So in reality, in each execution each field is only accesses once anyway and it's best to leave it in memory to allow it to be loaded/contained right at its use:

Method	Job	EnvironmentVariables	Mean	Error	StdDev	Ratio
CreateFromRotationMatrix	Job-RMJBCX	Empty	4.305 ns	0.0170 ns	0.0150 ns	1.00
CreateFromRotationMatrix	Job-BZLCPW	DOTNET_JitNewStructPromotion=0	3.510 ns	0.0158 ns	0.0140 ns	0.82

My current thinking is to try to base things more on PGO, and piggy back on @AndyAyersMS's synthetic PGO in my experiment.

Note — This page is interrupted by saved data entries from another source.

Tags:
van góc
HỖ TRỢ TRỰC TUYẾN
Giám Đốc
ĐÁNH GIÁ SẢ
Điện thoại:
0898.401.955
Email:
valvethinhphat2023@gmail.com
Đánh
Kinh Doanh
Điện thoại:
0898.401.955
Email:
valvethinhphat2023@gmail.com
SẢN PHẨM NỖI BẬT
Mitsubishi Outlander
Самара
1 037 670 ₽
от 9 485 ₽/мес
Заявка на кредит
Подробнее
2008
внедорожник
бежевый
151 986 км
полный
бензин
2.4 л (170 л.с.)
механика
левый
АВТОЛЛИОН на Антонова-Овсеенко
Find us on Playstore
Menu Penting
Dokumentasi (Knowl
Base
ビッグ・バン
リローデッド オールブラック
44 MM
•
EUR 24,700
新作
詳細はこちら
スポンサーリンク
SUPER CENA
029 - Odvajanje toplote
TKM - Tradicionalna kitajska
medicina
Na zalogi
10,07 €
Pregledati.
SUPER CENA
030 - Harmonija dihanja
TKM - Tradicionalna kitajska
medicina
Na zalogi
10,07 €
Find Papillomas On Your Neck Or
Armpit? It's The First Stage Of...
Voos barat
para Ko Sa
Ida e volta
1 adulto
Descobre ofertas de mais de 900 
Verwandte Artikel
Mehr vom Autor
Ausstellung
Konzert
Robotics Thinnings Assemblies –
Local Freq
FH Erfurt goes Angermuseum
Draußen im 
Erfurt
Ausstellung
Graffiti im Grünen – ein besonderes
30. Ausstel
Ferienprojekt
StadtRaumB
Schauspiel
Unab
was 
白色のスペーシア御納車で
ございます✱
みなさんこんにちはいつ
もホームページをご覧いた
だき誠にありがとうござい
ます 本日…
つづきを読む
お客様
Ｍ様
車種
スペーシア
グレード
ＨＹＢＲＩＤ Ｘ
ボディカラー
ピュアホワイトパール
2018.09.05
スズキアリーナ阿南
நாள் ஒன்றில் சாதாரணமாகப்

That is, make the logic much more conservative about introducing replacement, so that we only actually end up introducing them when we're quite sure that an execution of the function ends up accessing the fields many times.

jakobbotsch · 2023-03-16T15:20:31Z

Reworked things to use BB weights and am now testing with DOTNET_JitSynthesizeCounts=1 (not sure how much of a workable state this is in yet, though).
Looking at benchmarks for win-x64, the impact seems to be very small and still overall a size regression:

[15:35:30] 110 contexts with diffs (29 improvements, 70 regressions, 11 same size)
[15:35:30]   -689/+6,564 bytes

PerfScore is a bit better:

[15:35:48] 104 total methods with Perf Score differences (66 improved, 38 regressed).

For aspnet we have:

[15:41:55] 524 contexts with diffs (195 improvements, 298 regressions, 31 same size)
[15:41:55]   -4,605/+9,335 bytes

[15:42:29] 500 total methods with Perf Score differences (377 improved, 123 regressed).

Accurately predicting things like new spills and register pressure when creating the new locals this early in the JIT is bound to be tough, but we should be able to do better than this.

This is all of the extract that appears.